第25章 期末テストは個人戦!?
「社会!! E組1位は磯貝悠馬97点!! そして学年では…」
そして僅かな静音。息が詰まりそうなほどの緊張が伝わってくる。
「おめでとう!! 浅野君を抑えて学年1位!!」
「よっし!!」
痛いほどの空気がわあっと解ける。私も拍手を送った。
「マニアックな問題が多かった社会でよくぞこれだけ取りました!」
殺せんせーも嬉しそうだ。
「これで2勝1敗!!」
「次は理科…奥田か!!」
杉野くんの言葉通り、殺せんせーは切り出した。
「理科のE組1位は奥田愛美!! そして…理科の学年1位は!!」
……この空気よりも暗い空気が、A組では流れているのだろうか……。
「素晴らしい!! 学年1位も奥田愛美!!」
またも歓声が上がる。
「3勝1敗!! 数学の結果を待たずしてE組がA組に勝ち越し決定!!」
殺せんせー自前のクラッカーがパンパン鳴り、みんなもより一層盛り上がる。
「やったッ!!」
「仕事したな奥田!! 触手1本おまえのモンだ!!」
照れくさそうに戻ってきた愛美ちゃんに私は声をかけた。
「おめでとう、愛美ちゃん」
「はい! 夢みたいです……!」
愛美ちゃんは本当に嬉しそうに笑った。
一通りテストが返されて、私も席につく。
「…てことは、賭けの賞品の『あれ』もイタダキだな」
「楽しみ〜」
……落ち着いたから、気付いた。横の席のカルマ君がいなくなってる……。
周りを見渡してもいない。渚君も同じ事に気が付いたらしく、私の方をちらりと見る。そりゃそうだ。カルマ君と席隣だもん。
……カルマ君、やっぱりダメだったんだ……。
まだ返されてない数学は、カルマ君が1番得意としているもの。でも結果をほぼ見ないでサボったって事だから……。

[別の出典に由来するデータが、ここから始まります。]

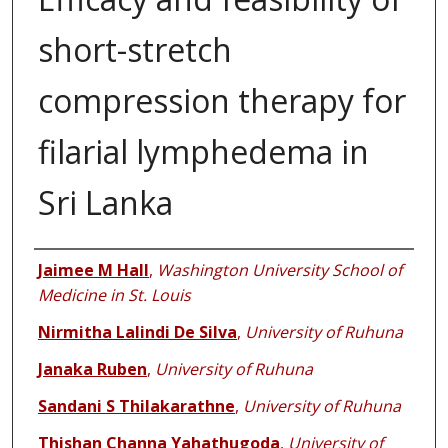
short-stretch
compression therapy for
filarial lymphedema in
Sri Lanka
Authors
Jaimee M Hall
,
Washington University School of
Medicine in St. Louis
Nirmitha Lalindi De Silva
,
University of Ruhuna
Janaka Ruben
,
University of Ruhuna
Sandani S Thilakarathne
,
University of Ruhuna
Thishan Channa Yahathugoda
,
University of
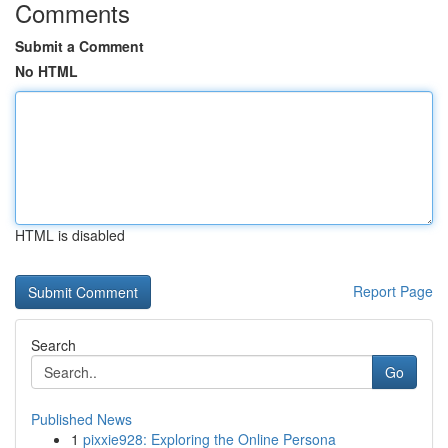
Comments
Submit a Comment
No HTML
HTML is disabled
Report Page
Search
Go
Published News
1
pixxie928: Exploring the Online Persona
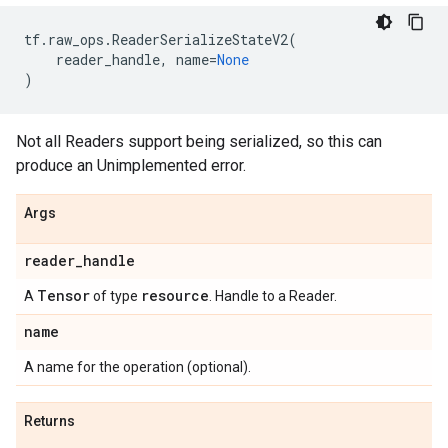
tf
.
raw_ops
.
ReaderSerializeStateV2
(
reader_handle
,
name
=
None
)
Not all Readers support being serialized, so this can
produce an Unimplemented error.
Args
reader
_
handle
Tensor
resource
A
of type
. Handle to a Reader.
name
A name for the operation (optional).
Returns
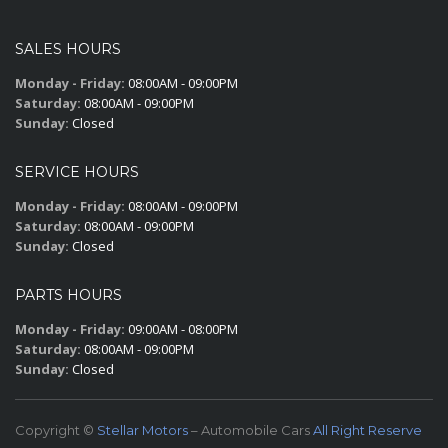
SALES HOURS
Monday - Friday:
08:00AM - 09:00PM
Saturday:
08:00AM - 09:00PM
Sunday:
Closed
SERVICE HOURS
Monday - Friday:
08:00AM - 09:00PM
Saturday:
08:00AM - 09:00PM
Sunday:
Closed
PARTS HOURS
Monday - Friday:
09:00AM - 08:00PM
Saturday:
08:00AM - 09:00PM
Sunday:
Closed
Copyright ©
Stellar Motors
– Automobile Cars
All Right Reserve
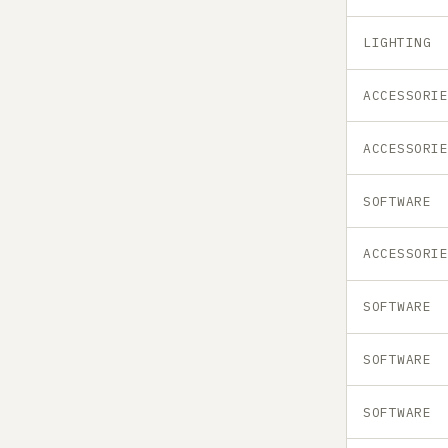
LIGHTING
ACCESSORI
ACCESSORI
SOFTWARE
ACCESSORI
SOFTWARE
SOFTWARE
SOFTWARE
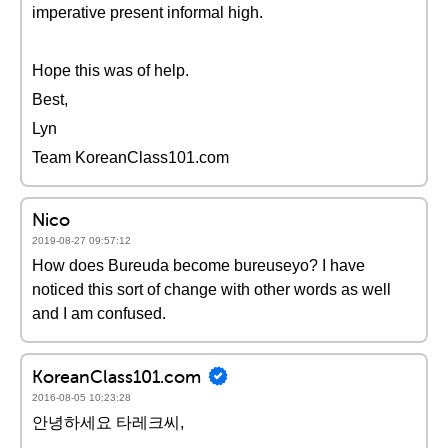
imperative present informal high.
Hope this was of help.
Best,
Lyn
Team KoreanClass101.com
Nico
2019-08-27 09:57:12
How does Bureuda become bureuseyo? I have
noticed this sort of change with other words as well
and I am confused.
KoreanClass101.com
2016-08-05 10:23:28
안녕하세요 타레크씨,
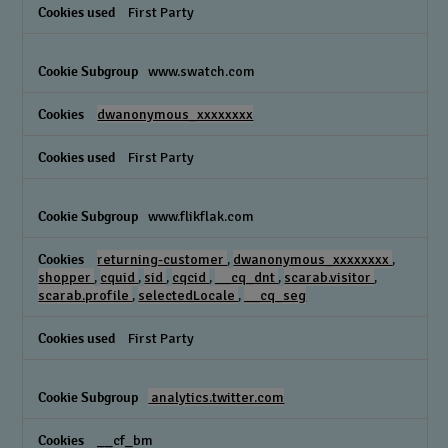
First Party
www.swatch.com
dwanonymous_xxxxxxxx
First Party
www.flikflak.com
returning-customer
,
dwanonymous_xxxxxxxx
,
shopper
,
cquid
,
sid
,
cqcid
,
__cq_dnt
,
scarab.visitor
,
scarab.profile
,
selectedLocale
,
__cq_seg
First Party
analytics.twitter.com
__cf_bm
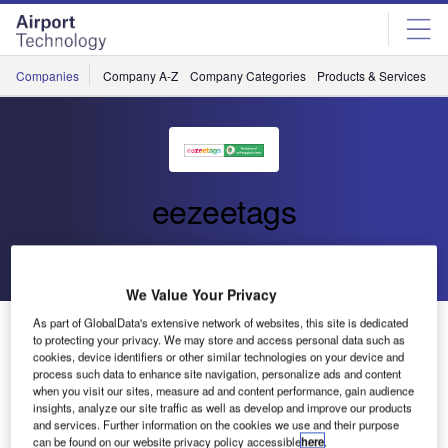
Skip
Skip
to
to
site
page
menu
content
Companies
Company A-Z
Company Categories
Products & Services
C
eezeetags
Go back
Send enquiry
We Value Your Privacy
As part of GlobalData's extensive network of websites, this site is dedicated
Eezeetags Self-Adhesive Luggage Tags
to protecting your privacy. We may store and access personal data such as
cookies, device identifiers or other similar technologies on your device and
process such data to enhance site navigation, personalize ads and content
when you visit our sites, measure ad and content performance, gain audience
insights, analyze our site traffic as well as develop and improve our products
and services. Further information on the cookies we use and their purpose
can be found on our website privacy policy accessible
here
.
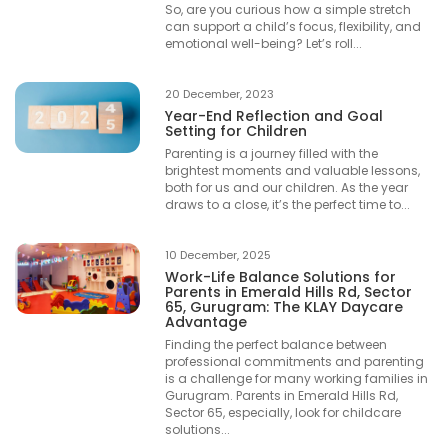
So, are you curious how a simple stretch
can support a child’s focus, flexibility, and
emotional well-being? Let’s roll...
20 December, 2023
Year-End Reflection and Goal
Setting for Children
Parenting is a journey filled with the
brightest moments and valuable lessons,
both for us and our children. As the year
draws to a close, it’s the perfect time to...
10 December, 2025
Work-Life Balance Solutions for
Parents in Emerald Hills Rd, Sector
65, Gurugram: The KLAY Daycare
Advantage
Finding the perfect balance between
professional commitments and parenting
is a challenge for many working families in
Gurugram. Parents in Emerald Hills Rd,
Sector 65, especially, look for childcare
solutions...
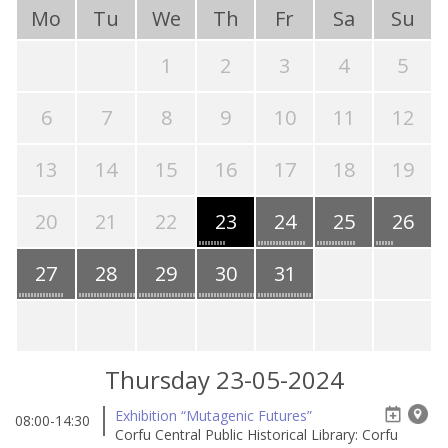
Mo
Tu
We
Th
Fr
Sa
Su
1
2
3
4
5
6
7
8
9
10
11
12
13
14
15
16
17
18
19
20
21
22
23
24
25
26
27
28
29
30
31
Thursday 23-05-2024
Exhibition “Mutagenic Futures”
08:00-14:30
Corfu Central Public Historical Library: Corfu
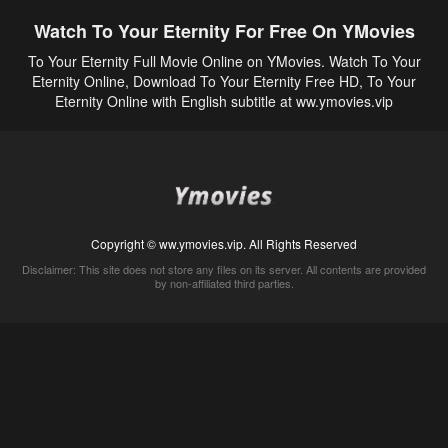
Watch To Your Eternity For Free On YMovies
To Your Eternity Full Movie Online on YMovies. Watch To Your
Eternity Online, Download To Your Eternity Free HD, To Your
Eternity Online with English subtitle at ww.ymovies.vip
Copyright © ww.ymovies.vip. All Rights Reserved
Disclaimer: This site does not store any files on its server. All contents are provided
by non-affiliated third parties.
5Movies
Afdah
CouchTuner
LetMeWatchThis
M4UFree
PrimeWire
VexMovies
Vmovee
Watch5s
Watchfree
Yify TV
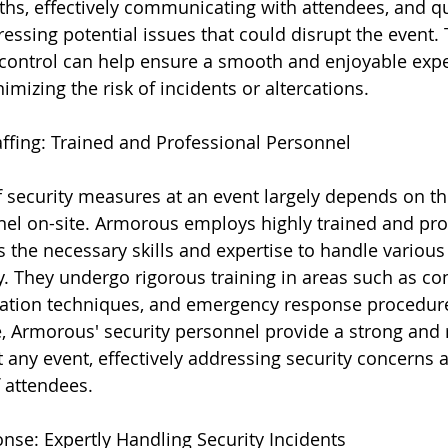
ths, effectively communicating with attendees, and qu
essing potential issues that could disrupt the event. 
ontrol can help ensure a smooth and enjoyable exper
mizing the risk of incidents or altercations.
taffing: Trained and Professional Personnel
f security measures at an event largely depends on the
nel on-site. Armorous employs highly trained and pro
the necessary skills and expertise to handle various 
y. They undergo rigorous training in areas such as con
alation techniques, and emergency response procedur
, Armorous' security personnel provide a strong and r
t any event, effectively addressing security concerns 
f attendees.
se: Expertly Handling Security Incidents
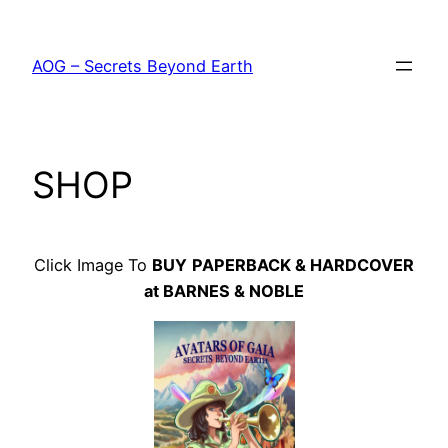
Skip
to
AOG – Secrets Beyond Earth
content
SHOP
Click Image To
BUY
PAPERBACK & HARDCOVER
at BARNES & NOBLE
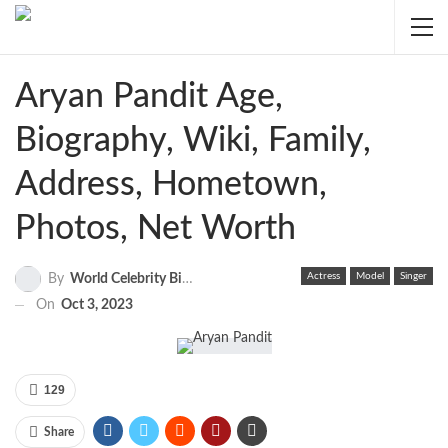
Aryan Pandit Age,
Biography, Wiki, Family,
Address, Hometown,
Photos, Net Worth
Actress
Model
Singer
By
World Celebrity Biography
On
Oct 3, 2023
129
Share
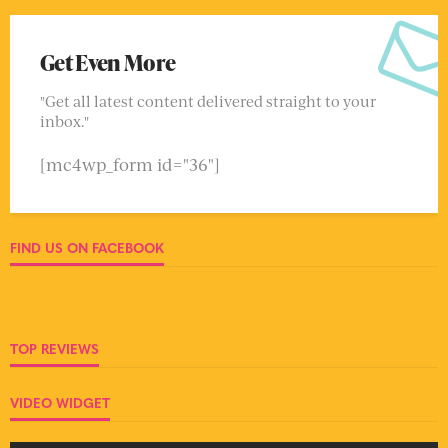
Get Even More
"Get all latest content delivered straight to your
inbox."
[mc4wp_form id="36"]
FIND US ON FACEBOOK
TOP REVIEWS
VIDEO WIDGET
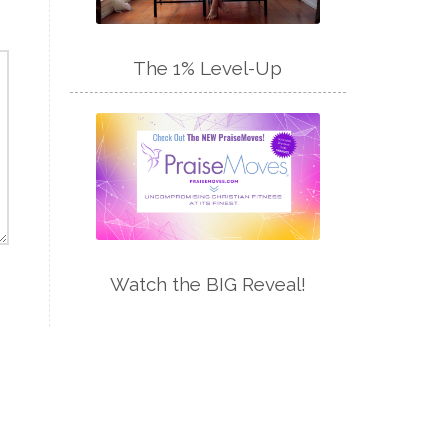
The 1% Level-Up
Watch the BIG Reveal!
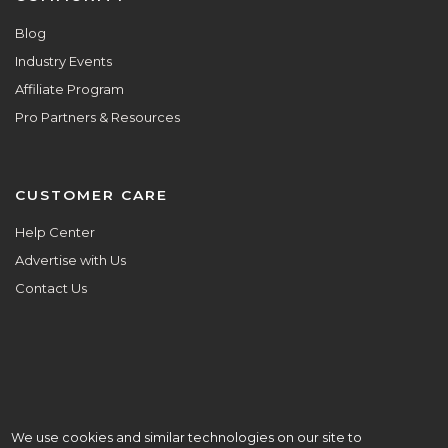
Blog
Industry Events
Affiliate Program
Pro Partners & Resources
CUSTOMER CARE
Help Center
Advertise with Us
Contact Us
We use cookies and similar technologies on our site to
ALL ARE WELCOME HERE.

その後返された数学は79点だった。社会は81点で、理科は87点。合計点は422点で校内順位はなんと27位!!
テスト返しが終わり、皆が休み時間を迎えた。大急ぎで教員室に行く。
「……あれ、烏間先生いない……」
そこにはイリーナ先生しかいなかった。
「あら京香。何、カラスマに用があるの?」
「うん、点数良かったら私の家でご飯食べましょうって約束したの。まあ悪くてもご飯食べるって言ってくれたんだけどね。それで点数良かったから来たんだけど……」
「……………りなの?」
「え?」
イリーナ先生の言葉を聞き直す。